The Big Stick

Cette recension a été publiée dans le numéro d’automne de Politique étrangère (n°3/2017). Le Général Vincent Desportes propose une analyse de l’ouvrage d’Eliot A. Cohen, The Big Stick. The Limits of Soft Power and the Necessity of Military Force (Basic Books, 2017, 304 pages).

Voilà un puissant plaidoyer, à rebours de bien des idées reçues. Il ne surprend pas venant d’Eliot Cohen, penseur reconnu de la guerre et de l’usage de la force. Favorable à l’intervention américaine en Irak en 2003, il n’hésitait pas à affirmer que l’élection de Donald Trump « serait un désastre total pour la politique étrangère américaine ».

Solidement argumentée, la thèse de Cohen demeure simple : même s’il convient d’être prudent sur son usage, la puissance militaire américaine a ­toujours un rôle important dans la politique extérieure et la stabilité du monde dont l’Amérique, qu’elle le veuille ou non, demeure le gardien. Il faut donc sortir des syndromes irakien et afghan et la restaurer au plus tôt, pour se tenir prêt à influer sur la marche du monde : la passivité des États-Unis n’est une bonne chose pour personne. Le néo-­isolationnisme de l’époque Obama a laissé plus de guerres qu’il n’en avait trouvées à son entrée à la Maison-Blanche. La puissance militaire n’est pas un instrument dépassé, inutile ou dangereux : le big stick (gros bâton), qui paraissait si nécessaire à Roosevelt alors que les États-Unis commençaient à se dresser comme une grande puissance, l’est tout autant au moment où ce rôle leur est disputé, au détriment de leurs intérêts.
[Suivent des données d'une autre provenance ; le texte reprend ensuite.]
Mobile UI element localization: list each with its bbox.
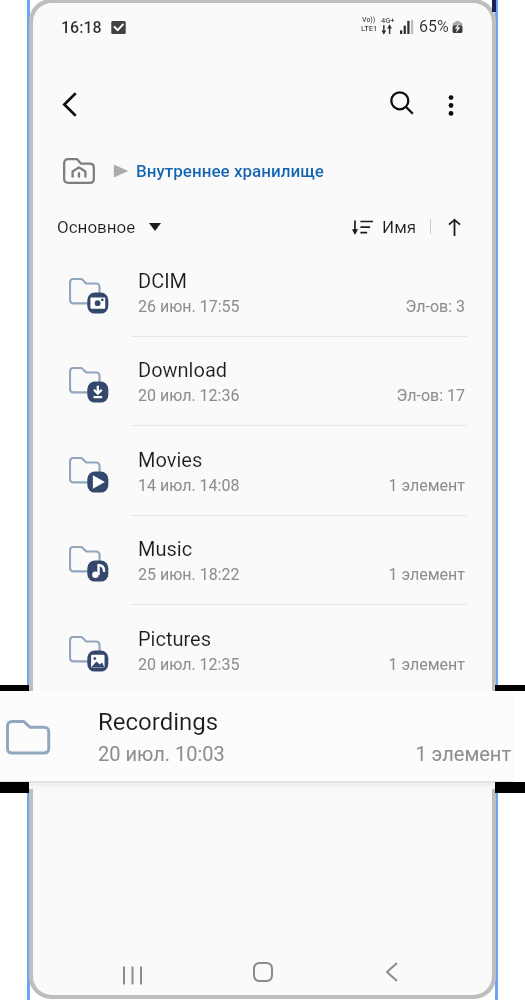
staticText: Эл-ов: 17 [263,386,465,405]
staticText: 65% [419,17,449,36]
staticText: 1 элемент [263,476,465,495]
staticText: Основное [57,217,136,237]
button[interactable]: Pictures [34,605,491,695]
button[interactable]: Download [34,336,491,426]
button[interactable]: Recordings [34,694,491,784]
button[interactable]: Search [378,79,426,127]
staticText: Download [138,358,228,381]
staticText: Music [138,537,193,560]
staticText: DCIM [138,269,188,292]
staticText: 20 июл. 10:03 [138,744,240,763]
staticText: 26 июн. 17:55 [138,297,240,316]
button[interactable]: DCIM [34,247,491,337]
button[interactable]: Home [235,944,291,999]
button[interactable]: Основное [51,209,167,245]
button[interactable]: Back [46,80,94,128]
staticText: 16:18 [61,18,102,37]
staticText: Внутреннее хранилище [136,161,324,181]
button[interactable]: Recordings [0,691,514,781]
button[interactable]: Music [34,515,491,605]
button[interactable]: Movies [34,426,491,516]
staticText: 4G+ [381,16,395,25]
button[interactable]: Внутреннее хранилище [136,153,324,189]
button[interactable]: Sort ascending [438,209,470,245]
button[interactable]: Internal storage root [58,153,100,189]
staticText: Vo)) [362,16,376,24]
staticText: 1 элемент [263,744,465,763]
button[interactable]: Имя [346,209,423,245]
staticText: 1 элемент [263,565,465,584]
button[interactable]: Back [364,944,420,999]
staticText: 20 июл. 12:35 [138,655,240,674]
staticText: Recordings [98,708,219,736]
staticText: Movies [138,448,203,471]
staticText: 1 элемент [263,655,465,674]
staticText: Имя [382,217,417,237]
button[interactable]: More options [427,81,475,129]
staticText: 20 июл. 12:36 [138,386,240,405]
staticText: 25 июн. 18:22 [138,565,240,584]
staticText: Pictures [138,627,212,650]
staticText: 14 июл. 14:08 [138,476,240,495]
staticText: 1 элемент [300,742,511,765]
staticText: 20 июл. 10:03 [98,742,225,765]
button[interactable]: Recent apps [104,947,160,999]
staticText: Recordings [138,716,239,739]
staticText: Эл-ов: 3 [263,297,465,316]
staticText: LTE1 [361,24,378,33]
L’ouvrage rappelle la pertinence de l’affirmation rooseveltienne : « Ne dites rien que vous ne soyez prêts à appuyer par des faits et, malgré la modération de vos propos, tenez-vous prêts à agir. »

Les responsables américains doivent réapprendre à utiliser la « puissance dure », découvrir ses nouveaux usages. Les défis sont nombreux, de l’apparition de la Chine comme rival militaire, à l’expansionnisme russe en passant par la menace nucléaire de la Corée du Nord, bientôt de l’Iran, et la vague d’islamisme radical. Pour faire face, les États-Unis ne pourront faire l’économie de la restauration de leur puissance militaire. Cohen n’ignore pas qu’elle « est toujours utilisée dans la douleur et qu’elle est un instrument brutal et imprécis… davantage qu’un scalpel, elle est un couteau dont la lame peut facilement se retourner dans la main de celui qui l’utilise » mais rien ne la remplace. Par son emploi, ou la menace de son emploi, elle demeure l’argument ultime.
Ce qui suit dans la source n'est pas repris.